> _Problem description_
From the listing below, return each line that includes "мистецтва".
Data: Begin
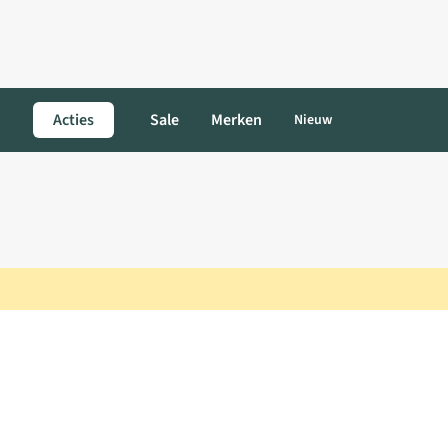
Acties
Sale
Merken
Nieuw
Data: End
Data: Begin
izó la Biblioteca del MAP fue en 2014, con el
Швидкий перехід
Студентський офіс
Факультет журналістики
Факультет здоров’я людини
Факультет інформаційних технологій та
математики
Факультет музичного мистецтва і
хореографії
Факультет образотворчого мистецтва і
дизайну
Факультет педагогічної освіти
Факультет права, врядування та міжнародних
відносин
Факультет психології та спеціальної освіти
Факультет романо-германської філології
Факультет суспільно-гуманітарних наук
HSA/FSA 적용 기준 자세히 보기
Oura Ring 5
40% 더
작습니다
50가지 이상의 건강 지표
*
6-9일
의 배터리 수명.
Data: End
Data: Begin
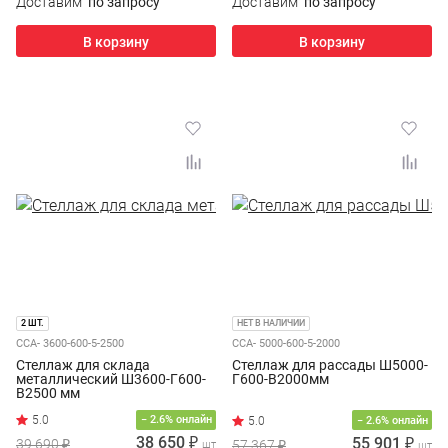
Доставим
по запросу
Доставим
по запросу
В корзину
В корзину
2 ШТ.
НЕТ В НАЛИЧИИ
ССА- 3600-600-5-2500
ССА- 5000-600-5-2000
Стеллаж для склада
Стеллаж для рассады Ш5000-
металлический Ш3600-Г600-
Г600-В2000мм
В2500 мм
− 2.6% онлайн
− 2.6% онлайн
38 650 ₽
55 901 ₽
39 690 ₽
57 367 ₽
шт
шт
Data: End
> _Solution for this exercise_
Факультет музичного мистецтва і
Факультет образотворчого мистецтва і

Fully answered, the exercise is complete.